• _Task brief_:
For the entries below, the expected answer is the line with "Настенные розетки REXANT", the line with "Материал медь Стандарт ГОСТ", and every line between them, exactly as written, and nothing more.
::: Provided information
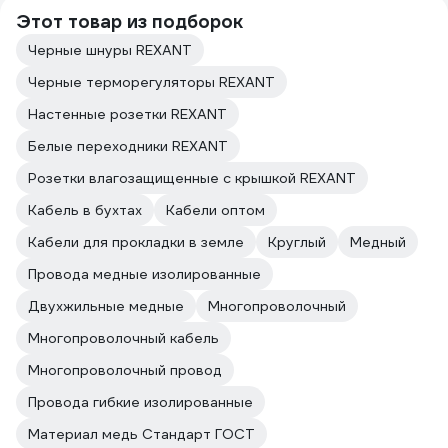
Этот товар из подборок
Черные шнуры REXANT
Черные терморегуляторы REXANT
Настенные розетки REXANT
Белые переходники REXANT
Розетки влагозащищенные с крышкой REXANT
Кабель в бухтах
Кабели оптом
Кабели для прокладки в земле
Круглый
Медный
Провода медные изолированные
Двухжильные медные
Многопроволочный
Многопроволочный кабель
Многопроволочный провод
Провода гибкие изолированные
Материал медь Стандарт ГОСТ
::::::
::: Provided information
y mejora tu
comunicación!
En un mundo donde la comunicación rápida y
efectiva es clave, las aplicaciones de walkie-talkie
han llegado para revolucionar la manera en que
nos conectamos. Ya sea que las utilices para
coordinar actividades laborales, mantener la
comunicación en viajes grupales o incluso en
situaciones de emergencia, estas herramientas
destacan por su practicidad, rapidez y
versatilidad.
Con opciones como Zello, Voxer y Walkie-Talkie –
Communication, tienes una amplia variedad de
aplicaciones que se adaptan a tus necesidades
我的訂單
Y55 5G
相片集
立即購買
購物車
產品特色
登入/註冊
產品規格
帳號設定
::::::
::: Provided information
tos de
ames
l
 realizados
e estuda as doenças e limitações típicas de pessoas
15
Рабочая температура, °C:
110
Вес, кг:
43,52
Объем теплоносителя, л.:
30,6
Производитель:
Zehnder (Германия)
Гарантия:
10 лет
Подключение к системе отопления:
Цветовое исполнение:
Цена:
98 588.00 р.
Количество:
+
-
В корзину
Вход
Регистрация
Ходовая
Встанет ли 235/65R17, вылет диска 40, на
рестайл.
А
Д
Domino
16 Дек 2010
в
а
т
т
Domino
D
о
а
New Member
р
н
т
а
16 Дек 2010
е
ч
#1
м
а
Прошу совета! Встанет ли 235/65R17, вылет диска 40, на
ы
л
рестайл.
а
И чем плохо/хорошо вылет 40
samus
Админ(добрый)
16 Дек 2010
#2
::::::
• _Exercise response_:
Настенные розетки REXANT
Белые переходники REXANT
Розетки влагозащищенные с крышкой REXANT
Кабель в бухтах
Кабели оптом
Кабели для прокладки в земле
Круглый
Медный
Провода медные изолированные
Двухжильные медные
Многопроволочный
Многопроволочный кабель
Многопроволочный провод
Провода гибкие изолированные
Материал медь Стандарт ГОСТ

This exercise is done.